当局によると事故は人為的なミスとの見方のようだ。当時、事故を起こした車両は故障し、別の車両に押されて移動していたが、途中で連結が外れコントロールを失ったらしい。この事故が起こる前から、故障で停車するトラブルが多発し、専門家からは車両の老朽化が指摘されていた。
事故後は安全対策で最高速度を40㌔に制限しており、首都圏の大動脈であるエドサ通りの渋滞を避ける通勤客で、ラッシュアワーには駅から数百㍍の行列ができるありさまなのに、混雑に拍車が掛かり利用者から不満の声が上がっている。

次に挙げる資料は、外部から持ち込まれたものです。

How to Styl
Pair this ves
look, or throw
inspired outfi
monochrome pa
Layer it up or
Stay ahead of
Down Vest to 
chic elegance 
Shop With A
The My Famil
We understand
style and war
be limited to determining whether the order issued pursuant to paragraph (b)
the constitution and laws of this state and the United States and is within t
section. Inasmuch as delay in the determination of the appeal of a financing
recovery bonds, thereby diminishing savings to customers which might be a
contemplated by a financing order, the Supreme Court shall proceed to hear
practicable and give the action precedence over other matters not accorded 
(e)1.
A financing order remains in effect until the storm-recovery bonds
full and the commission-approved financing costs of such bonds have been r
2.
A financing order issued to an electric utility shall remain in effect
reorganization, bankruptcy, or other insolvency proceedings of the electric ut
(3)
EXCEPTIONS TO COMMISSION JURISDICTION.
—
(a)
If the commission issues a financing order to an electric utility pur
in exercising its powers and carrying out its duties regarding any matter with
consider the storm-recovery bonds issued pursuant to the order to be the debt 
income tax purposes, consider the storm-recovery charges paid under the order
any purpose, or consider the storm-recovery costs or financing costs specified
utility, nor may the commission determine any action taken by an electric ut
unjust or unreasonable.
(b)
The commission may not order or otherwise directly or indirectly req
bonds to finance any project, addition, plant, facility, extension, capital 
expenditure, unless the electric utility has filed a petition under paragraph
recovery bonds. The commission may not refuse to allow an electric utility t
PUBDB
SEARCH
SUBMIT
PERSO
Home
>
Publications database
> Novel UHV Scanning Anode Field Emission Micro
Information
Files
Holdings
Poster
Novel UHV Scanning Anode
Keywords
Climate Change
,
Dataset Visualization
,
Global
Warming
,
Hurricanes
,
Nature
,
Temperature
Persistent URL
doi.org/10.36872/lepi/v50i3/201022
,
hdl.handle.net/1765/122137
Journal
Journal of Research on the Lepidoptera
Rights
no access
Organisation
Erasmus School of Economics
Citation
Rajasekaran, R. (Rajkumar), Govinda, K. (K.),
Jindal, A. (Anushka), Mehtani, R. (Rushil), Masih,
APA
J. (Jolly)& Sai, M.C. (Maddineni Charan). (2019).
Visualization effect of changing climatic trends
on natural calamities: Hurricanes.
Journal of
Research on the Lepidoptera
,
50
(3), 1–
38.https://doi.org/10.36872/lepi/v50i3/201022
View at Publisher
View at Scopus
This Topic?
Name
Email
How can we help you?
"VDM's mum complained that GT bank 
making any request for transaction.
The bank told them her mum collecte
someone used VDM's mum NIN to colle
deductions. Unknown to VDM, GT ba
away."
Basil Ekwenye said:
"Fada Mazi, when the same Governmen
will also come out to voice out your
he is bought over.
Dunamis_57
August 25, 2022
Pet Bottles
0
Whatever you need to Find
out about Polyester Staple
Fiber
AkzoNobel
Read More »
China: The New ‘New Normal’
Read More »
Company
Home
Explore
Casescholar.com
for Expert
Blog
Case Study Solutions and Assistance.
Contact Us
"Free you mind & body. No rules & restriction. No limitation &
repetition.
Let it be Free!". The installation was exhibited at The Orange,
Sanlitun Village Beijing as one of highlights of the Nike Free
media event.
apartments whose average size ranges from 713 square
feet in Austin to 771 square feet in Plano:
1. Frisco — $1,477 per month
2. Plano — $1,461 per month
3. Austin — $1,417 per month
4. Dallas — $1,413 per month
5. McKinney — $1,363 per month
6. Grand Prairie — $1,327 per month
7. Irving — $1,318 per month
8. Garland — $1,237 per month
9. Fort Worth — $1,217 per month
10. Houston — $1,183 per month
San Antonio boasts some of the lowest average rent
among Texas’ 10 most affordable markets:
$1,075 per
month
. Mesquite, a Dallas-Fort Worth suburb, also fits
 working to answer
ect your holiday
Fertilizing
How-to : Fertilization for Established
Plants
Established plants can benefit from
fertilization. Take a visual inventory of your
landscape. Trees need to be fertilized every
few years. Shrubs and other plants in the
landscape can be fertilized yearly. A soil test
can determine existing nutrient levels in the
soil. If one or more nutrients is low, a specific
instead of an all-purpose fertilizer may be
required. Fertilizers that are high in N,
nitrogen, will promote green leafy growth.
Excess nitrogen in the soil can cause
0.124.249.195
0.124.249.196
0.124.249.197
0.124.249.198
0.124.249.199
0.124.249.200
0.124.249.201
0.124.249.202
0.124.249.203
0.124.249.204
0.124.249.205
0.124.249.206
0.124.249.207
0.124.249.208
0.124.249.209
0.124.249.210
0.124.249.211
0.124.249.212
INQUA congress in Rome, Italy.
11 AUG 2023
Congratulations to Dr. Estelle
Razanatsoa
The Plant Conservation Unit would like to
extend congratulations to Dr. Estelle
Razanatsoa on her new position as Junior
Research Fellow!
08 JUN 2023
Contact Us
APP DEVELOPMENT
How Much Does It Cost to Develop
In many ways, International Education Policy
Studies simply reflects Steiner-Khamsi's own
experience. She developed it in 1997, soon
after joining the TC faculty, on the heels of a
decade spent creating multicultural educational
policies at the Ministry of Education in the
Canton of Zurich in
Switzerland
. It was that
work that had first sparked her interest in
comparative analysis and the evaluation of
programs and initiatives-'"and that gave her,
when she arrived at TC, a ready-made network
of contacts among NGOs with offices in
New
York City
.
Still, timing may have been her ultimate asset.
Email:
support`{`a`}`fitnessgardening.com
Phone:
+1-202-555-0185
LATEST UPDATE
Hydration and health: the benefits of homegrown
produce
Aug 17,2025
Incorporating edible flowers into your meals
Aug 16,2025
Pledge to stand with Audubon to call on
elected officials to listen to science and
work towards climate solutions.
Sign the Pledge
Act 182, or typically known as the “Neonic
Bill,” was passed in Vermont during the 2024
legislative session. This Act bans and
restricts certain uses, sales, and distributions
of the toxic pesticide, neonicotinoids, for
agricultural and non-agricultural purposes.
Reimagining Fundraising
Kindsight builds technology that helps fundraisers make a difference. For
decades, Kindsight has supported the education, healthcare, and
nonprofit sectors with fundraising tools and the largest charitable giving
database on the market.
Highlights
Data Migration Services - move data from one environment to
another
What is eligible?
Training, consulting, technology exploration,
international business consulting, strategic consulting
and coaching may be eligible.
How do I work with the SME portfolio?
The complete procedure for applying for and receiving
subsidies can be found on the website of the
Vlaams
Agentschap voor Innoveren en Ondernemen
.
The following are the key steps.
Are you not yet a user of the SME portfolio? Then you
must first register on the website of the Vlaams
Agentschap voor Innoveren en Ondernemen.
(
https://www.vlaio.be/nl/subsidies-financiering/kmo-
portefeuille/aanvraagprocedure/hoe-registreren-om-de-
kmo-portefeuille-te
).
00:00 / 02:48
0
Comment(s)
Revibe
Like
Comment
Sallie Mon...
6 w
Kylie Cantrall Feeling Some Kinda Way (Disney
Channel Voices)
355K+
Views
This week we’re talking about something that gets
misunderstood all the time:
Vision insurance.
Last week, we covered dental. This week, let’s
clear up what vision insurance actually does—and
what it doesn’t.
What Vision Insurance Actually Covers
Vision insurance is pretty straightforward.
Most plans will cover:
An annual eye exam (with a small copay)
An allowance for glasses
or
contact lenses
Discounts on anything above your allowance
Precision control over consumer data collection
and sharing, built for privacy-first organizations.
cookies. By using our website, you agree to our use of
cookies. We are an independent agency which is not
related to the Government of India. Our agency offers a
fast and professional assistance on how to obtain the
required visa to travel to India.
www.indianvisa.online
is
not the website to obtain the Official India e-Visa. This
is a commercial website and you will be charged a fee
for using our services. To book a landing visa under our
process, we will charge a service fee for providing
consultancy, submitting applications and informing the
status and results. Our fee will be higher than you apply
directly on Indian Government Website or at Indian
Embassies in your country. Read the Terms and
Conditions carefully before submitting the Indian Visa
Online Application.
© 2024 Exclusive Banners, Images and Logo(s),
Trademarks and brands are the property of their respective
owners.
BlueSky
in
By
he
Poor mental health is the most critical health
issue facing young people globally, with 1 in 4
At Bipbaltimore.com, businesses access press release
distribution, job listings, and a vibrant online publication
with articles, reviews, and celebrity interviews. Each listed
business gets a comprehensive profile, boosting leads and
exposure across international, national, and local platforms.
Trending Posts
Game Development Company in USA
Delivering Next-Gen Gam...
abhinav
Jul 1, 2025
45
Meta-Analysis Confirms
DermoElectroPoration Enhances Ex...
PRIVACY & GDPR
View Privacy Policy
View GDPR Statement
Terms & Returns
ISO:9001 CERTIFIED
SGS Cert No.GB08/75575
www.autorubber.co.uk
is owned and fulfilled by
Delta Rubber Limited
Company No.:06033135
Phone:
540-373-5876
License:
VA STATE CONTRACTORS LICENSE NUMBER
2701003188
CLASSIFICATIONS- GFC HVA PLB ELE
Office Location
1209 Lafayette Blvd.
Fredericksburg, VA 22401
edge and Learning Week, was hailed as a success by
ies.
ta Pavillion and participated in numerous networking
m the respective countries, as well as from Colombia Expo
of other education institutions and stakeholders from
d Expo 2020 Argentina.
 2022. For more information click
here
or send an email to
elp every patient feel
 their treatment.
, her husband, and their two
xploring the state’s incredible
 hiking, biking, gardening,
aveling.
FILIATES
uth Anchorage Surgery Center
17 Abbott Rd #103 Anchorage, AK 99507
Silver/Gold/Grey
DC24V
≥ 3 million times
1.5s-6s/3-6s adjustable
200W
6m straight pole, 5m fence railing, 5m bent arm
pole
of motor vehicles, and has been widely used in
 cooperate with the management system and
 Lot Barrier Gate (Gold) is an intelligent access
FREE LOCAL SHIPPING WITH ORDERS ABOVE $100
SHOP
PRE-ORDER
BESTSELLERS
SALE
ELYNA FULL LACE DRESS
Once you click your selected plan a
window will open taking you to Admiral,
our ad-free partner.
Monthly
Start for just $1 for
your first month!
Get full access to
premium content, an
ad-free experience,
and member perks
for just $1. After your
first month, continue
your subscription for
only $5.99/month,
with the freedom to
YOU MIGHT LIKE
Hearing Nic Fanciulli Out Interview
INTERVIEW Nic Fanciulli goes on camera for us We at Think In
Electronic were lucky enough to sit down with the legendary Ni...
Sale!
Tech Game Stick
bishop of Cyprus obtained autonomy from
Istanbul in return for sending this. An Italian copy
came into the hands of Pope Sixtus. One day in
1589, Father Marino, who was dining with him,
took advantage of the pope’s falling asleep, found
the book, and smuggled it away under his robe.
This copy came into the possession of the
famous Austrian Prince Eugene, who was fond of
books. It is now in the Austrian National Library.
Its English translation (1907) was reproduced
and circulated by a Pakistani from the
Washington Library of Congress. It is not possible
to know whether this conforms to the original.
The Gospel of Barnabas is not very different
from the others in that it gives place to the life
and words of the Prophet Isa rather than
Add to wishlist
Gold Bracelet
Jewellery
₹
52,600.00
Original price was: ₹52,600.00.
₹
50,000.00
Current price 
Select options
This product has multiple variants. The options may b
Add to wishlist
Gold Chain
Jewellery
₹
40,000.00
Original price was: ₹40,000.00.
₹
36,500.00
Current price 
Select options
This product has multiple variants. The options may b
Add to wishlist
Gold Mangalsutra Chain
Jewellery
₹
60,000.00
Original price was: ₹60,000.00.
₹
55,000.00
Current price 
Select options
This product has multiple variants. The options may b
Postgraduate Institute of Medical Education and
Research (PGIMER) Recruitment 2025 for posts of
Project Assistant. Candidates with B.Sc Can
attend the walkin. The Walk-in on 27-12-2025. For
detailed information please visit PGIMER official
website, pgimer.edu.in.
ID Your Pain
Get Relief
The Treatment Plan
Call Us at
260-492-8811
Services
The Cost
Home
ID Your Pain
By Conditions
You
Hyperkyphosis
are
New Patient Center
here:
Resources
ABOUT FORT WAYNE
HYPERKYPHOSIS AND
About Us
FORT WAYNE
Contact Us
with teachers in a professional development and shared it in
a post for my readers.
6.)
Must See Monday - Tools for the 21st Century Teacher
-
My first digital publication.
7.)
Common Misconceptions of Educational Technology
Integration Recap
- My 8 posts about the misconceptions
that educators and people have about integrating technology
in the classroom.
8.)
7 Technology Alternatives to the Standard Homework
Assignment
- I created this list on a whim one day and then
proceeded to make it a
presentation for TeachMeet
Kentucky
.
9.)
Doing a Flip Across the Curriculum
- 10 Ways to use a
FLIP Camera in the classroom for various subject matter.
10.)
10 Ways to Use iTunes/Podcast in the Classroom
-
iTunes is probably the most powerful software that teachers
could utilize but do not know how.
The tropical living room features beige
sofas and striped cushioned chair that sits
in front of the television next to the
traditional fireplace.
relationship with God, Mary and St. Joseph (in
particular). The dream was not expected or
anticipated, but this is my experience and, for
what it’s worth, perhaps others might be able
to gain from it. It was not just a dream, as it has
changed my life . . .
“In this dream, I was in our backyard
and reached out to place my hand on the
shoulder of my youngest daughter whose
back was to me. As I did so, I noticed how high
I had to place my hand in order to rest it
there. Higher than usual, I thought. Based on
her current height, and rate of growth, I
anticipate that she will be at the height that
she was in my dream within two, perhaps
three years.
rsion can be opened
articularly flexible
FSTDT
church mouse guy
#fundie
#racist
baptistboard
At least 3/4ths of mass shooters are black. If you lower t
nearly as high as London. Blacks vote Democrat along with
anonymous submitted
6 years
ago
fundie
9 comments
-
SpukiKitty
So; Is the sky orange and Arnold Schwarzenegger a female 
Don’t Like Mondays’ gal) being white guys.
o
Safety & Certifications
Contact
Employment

マニラ首都圏の渋滞は悪化の一途をたどっている。人口が増え乗用車が急速に増えているからだ。道路事情も一向に改善されず、ちょっと雨が降れば冠水し、終わりの見えない渋滞が始まる。
フィリピンでは人口が1億人を突破するなど、今後もマニラ首都圏への人口集中は避けられそうにない。早急に新しい交通手段の構築が望まれるが、今の政府には決定的なアイデアは期待できそうもない。この都市で暮らしていくには、うまく渋滞と付き合っていくしかないようだ。